Analysis of efficient preconditioner for solving Poisson equation with Dirichlet boundary condition in irregular three-dimensional domains

This paper analyzes modified ILU (MILU)-type preconditioners for efficiently solving the Poisson equation with Dirichlet boundary conditions on irregular domains. In [1], the second-order accuracy of a finite difference scheme developed by Gibou et al. [2] and the effect of the MILU preconditioner were presented for two-dimensional problems. However, the analyses do not directly extend to three-dimensional problems. In this paper, we first demonstrate that the Gibou method attains second-order convergence for three-dimensional irregular domains, yet the discretized Laplacian exhibits a condition number of O(h−2) for a grid size h. We show that the MILU preconditioner reduces the order of the condition number to O(h−1) in three dimensions.
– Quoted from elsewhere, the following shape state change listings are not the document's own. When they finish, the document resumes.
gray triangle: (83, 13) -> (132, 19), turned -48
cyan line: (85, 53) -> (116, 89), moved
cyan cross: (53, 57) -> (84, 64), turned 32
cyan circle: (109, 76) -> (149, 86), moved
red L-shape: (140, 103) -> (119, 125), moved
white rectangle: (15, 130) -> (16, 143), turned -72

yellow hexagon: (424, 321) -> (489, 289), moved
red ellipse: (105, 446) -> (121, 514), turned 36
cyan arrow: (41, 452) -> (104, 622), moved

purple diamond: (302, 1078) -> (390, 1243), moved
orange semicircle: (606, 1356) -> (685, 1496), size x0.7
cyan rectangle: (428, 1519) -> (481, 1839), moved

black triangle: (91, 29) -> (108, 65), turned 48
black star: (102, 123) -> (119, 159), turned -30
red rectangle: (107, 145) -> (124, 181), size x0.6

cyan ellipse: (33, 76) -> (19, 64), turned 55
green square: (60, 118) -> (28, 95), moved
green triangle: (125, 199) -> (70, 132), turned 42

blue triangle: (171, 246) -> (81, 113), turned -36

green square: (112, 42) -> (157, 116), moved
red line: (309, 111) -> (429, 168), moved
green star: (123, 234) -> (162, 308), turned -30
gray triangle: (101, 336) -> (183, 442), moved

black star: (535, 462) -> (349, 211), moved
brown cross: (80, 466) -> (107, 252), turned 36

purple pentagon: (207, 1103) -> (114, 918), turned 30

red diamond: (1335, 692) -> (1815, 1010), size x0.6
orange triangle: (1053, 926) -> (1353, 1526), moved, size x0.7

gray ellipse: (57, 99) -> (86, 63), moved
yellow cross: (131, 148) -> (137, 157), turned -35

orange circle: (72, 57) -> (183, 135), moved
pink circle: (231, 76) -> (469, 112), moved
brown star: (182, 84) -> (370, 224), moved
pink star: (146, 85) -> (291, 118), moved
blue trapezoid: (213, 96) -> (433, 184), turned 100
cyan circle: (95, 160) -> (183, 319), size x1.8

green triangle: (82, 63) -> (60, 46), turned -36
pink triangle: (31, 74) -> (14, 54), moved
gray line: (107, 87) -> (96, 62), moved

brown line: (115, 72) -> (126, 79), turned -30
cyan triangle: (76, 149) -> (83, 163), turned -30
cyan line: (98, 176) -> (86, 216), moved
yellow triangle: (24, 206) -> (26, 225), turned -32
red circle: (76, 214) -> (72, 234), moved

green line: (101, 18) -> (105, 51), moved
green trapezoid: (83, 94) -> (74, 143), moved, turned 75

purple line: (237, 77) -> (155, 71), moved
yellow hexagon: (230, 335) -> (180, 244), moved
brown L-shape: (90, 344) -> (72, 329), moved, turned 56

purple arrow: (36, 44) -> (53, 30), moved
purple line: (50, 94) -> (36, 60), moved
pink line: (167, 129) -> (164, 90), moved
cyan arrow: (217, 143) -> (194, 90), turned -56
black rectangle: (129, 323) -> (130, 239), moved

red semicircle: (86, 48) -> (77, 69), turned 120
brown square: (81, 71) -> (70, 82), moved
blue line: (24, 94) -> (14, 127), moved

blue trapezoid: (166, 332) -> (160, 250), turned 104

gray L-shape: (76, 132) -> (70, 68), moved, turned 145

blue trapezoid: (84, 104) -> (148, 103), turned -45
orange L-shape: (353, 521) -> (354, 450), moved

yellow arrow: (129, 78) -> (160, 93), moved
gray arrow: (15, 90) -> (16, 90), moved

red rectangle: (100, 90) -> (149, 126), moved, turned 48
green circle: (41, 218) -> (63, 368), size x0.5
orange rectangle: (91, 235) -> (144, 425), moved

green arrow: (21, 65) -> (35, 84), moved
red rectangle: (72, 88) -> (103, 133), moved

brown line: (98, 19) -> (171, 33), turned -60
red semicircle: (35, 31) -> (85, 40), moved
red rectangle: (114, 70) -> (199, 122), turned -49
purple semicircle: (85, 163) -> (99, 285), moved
Furthermore, we propose a novel sectored-MILU preconditioner, defined by a sectorized lexicographic ordering along each axis of the domain. We demonstrate that this preconditioner reaches a condition number of order O(h−1) as well. Sectored-MILU not only achieves a similar or better condition number than conventional MILU but also improves parallel computing efficiency, enabling very efficient calculation when the dimensionality or problem size increases significantly. Our findings extend the feasibility of solving large-scale problems across a range of scientific and engineering disciplines.